A subsequent study by Dutton et al. attempted to randomize between two systolic blood pressure targets 100 mmHg and 70 mmHg. However, the achieved blood pressure in both groups was 114 mmHg and 100 mmHg, respectively. This study demonstrated no difference in mortality between the two arms. A true systolic blood pressure goal of 70–100 mmHg may be an appropriate acceptable target range for patients presenting with hemorrhagic shock who have had hemorrhage control. Other studies have demonstrated that greater than 1.5 L crystalloid associated with increased risk of death and that prehospital fluid resuscitation are associated with increased mortality, especially in those patients with penetrating injuries or hypotension. This suggests that it is the timing and volume of fluid administration, with respect to intrinsic hemostasis, that shape the hemorrhaging of patient’s hemodynamic response. Early boluses delay intrinsic hemostasis and, therefore, increase blood loss, while late boluses trigger rebleeding. Therefore, fluid administration before and after intrinsic hemostasis may have entirely different hemodynamic consequences. Mild to moderate hypotension initially allows for clot formation and slows bleeding from injured blood vessels until surgical hemostasis can be achieved. Penetrating trauma patients should not be aggressively resuscitated for blood pressure targets in the trauma bay. Rather they should be expeditiously transferred to a setting where definitive control of bleeding can be accomplished.

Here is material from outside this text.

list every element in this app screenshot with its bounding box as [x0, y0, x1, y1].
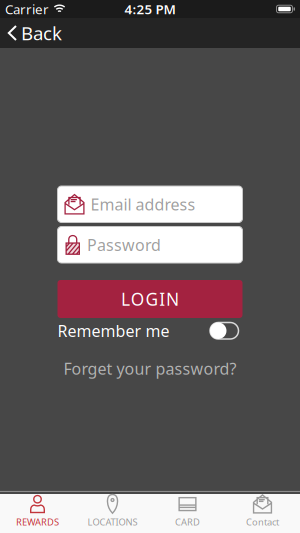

As discussed above, there is concern that crystalloid administration has the potential to worsen the lethal triad through worsening dilutional coagulopathy. Crystalloids do not carry oxygen nor do they clot. Instead, it has become clear that significant blood loss must be replaced with blood. It is widely acknowledged that in patients with massive hemorrhage and transfusion requirements, initial resuscitation with red blood cells (RBC), fresh frozen plasma (FFP), and platelets may improve survival when compared to a crystalloid first approach. The goal has now become to provide the blood components that approximate the whole blood that a hemorrhaging patient has lost. As whole blood has not demonstrated significant benefit over component therapy and as the blood bank system in the United States is largely adapted for component therapy, there has been much interest in identifying the optimal ratio of blood products in component therapy. A number of clinical trials have concluded that the initial approach to patients who are likely to receive massive transfusions, such as a hypotensive patient with a penetrating injury, be performed in a 1 unit of platelets to 1 unit FFP to 1 RBC or a 1:1:1 ratio. Holcomb et al. studied the benefit of a 1:1:1 ratio compared to the 1:1:2 ratio in the PROPPR trial, a large, multicenter, randomized clinical trial. This trial found that patients transfused with a 1:1:1 ratio had fewer deaths due to exsanguination at 24 h and achieved hemostasis more often. Patients with severe trauma requiring massive blood transfusion should be treated with a 1:1:1 transfusion ratio of blood products. Labs are often unreliable and too slow to use properly in the setting of hemorrhagic shock. Rapid point-of-care thromboelastrography can be used to guide resuscitation in this setting but is not universally available. Instead the 1:1:1 ratio should be used as a guide until bleeding has subsided.

The temporal distribution of trauma deaths has shifted since first described by Trunkey in 1983. Today, the proportion of late-phase deaths has decreased significantly, while the early phase deaths have not changed. Instead, the proportion of immediate phase deaths has increased even more.